=== Begin Enclosure ===
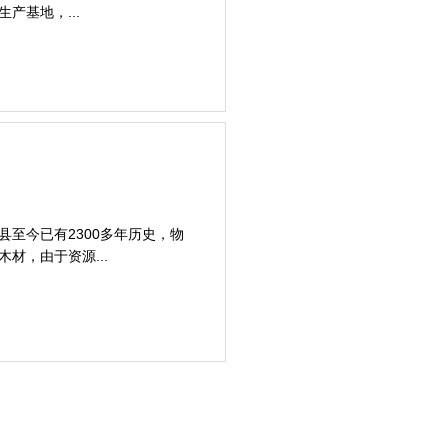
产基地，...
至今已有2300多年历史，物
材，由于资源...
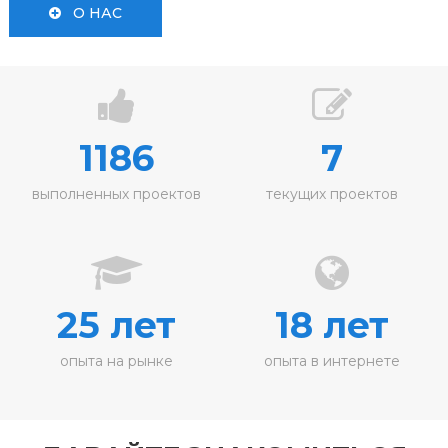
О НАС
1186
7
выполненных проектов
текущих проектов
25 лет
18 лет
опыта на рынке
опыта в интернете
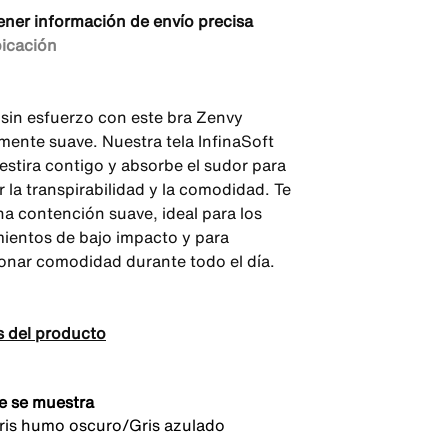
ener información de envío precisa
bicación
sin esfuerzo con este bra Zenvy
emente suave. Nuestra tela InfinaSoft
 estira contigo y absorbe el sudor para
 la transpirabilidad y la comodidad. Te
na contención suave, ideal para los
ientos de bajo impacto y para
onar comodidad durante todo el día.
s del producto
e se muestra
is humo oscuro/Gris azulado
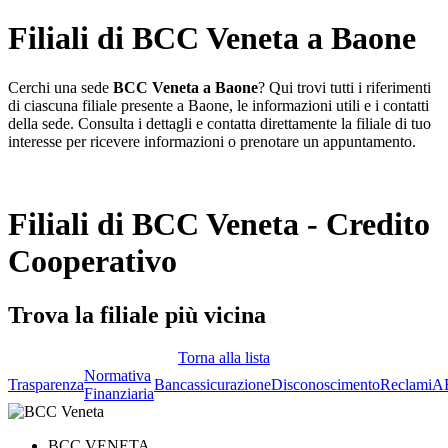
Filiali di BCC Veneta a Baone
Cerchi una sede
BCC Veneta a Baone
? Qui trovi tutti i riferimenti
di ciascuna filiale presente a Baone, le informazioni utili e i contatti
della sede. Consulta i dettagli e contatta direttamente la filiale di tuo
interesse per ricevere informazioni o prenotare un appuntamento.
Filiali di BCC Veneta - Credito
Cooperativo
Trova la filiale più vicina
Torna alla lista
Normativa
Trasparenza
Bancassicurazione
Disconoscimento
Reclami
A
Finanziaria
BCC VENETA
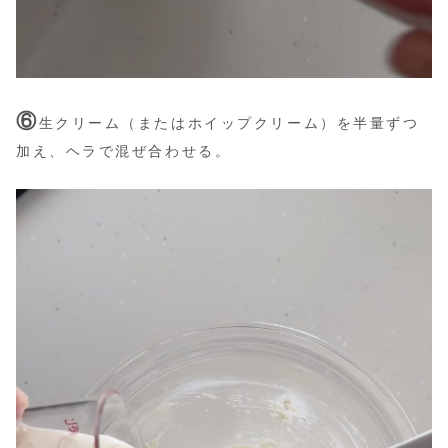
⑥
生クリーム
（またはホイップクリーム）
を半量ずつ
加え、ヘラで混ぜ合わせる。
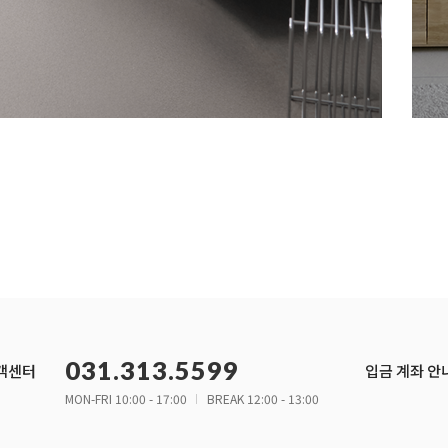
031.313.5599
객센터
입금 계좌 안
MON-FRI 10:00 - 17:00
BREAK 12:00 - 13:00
=== End Enclosure ===
● Activity:
Tally up the lines holding the string "filiale" in this listing, and report the total alone.

● Written answer:
3